TASK GOAL:
Search the records below for the string "online", and report each line that contains it.

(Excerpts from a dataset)
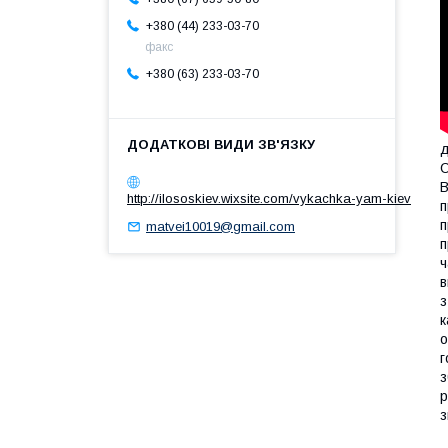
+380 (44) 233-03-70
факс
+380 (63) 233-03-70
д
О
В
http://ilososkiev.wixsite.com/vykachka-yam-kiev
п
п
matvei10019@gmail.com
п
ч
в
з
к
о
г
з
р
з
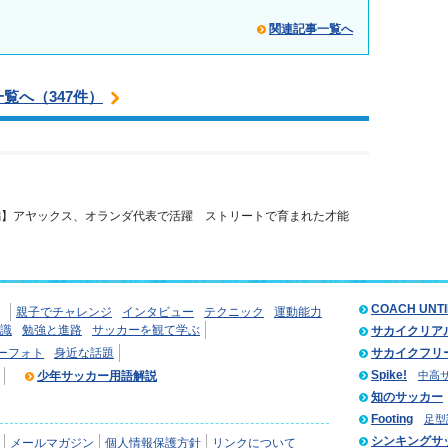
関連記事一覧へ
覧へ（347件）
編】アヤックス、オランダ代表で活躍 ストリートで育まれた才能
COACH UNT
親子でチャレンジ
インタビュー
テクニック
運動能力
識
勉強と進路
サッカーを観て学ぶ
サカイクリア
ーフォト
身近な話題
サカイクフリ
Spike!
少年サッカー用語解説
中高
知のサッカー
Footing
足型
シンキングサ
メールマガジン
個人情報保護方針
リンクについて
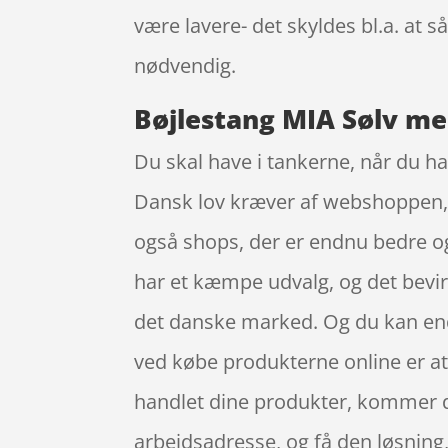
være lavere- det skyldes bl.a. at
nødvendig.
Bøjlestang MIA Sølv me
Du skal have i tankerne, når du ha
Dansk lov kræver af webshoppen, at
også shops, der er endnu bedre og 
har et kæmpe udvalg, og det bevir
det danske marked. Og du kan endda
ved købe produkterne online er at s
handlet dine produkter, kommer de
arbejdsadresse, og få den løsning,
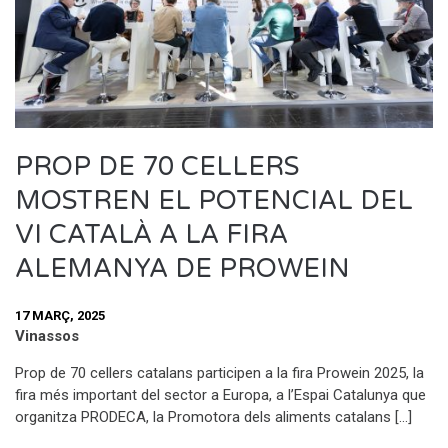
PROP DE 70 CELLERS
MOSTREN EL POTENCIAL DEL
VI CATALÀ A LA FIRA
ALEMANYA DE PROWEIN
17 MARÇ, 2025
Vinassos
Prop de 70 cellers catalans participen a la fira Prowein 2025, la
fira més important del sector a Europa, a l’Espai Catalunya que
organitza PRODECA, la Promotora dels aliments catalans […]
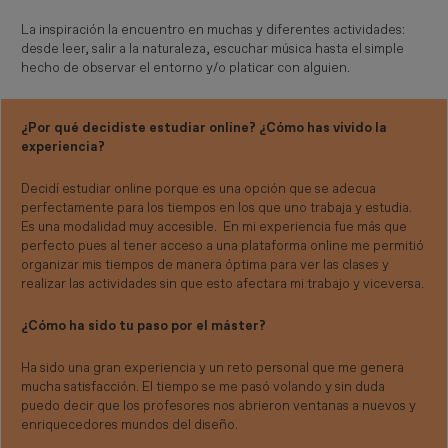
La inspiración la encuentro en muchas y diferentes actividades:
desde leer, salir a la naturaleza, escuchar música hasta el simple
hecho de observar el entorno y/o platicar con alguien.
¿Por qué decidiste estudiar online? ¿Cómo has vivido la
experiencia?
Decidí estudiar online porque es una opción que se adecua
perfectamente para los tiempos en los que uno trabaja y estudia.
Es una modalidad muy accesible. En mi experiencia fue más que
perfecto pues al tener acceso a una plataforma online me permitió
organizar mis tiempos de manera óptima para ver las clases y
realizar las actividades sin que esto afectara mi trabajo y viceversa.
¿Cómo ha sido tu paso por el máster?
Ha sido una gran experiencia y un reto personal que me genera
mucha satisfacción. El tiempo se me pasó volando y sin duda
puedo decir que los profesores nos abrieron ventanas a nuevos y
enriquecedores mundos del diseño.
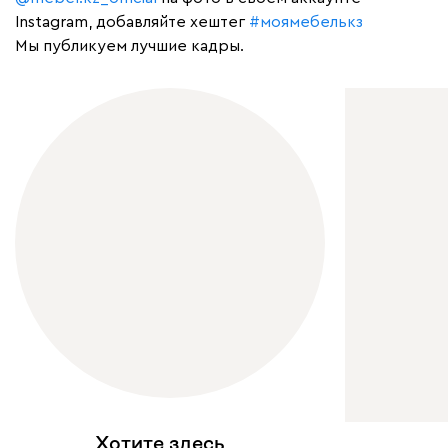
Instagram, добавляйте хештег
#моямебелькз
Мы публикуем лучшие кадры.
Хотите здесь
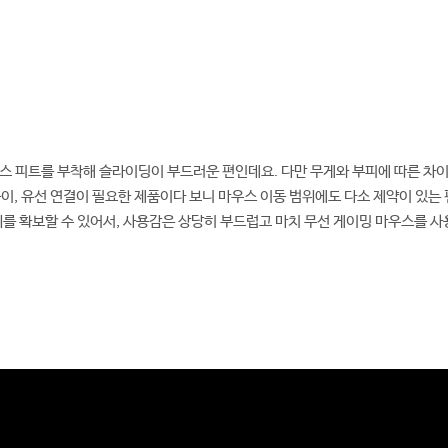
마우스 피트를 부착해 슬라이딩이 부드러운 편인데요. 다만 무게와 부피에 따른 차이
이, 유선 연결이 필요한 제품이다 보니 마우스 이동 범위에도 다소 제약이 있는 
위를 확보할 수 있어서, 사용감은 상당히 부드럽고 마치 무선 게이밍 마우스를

SOLUTION FOR THIS TASK:
ved købe produkterne online er at s
¿Por qué decidiste estudiar online? ¿Cómo has vivido la
Decidí estudiar online porque es una opción que se adecua
perfecto pues al tener acceso a una plataforma online me permitió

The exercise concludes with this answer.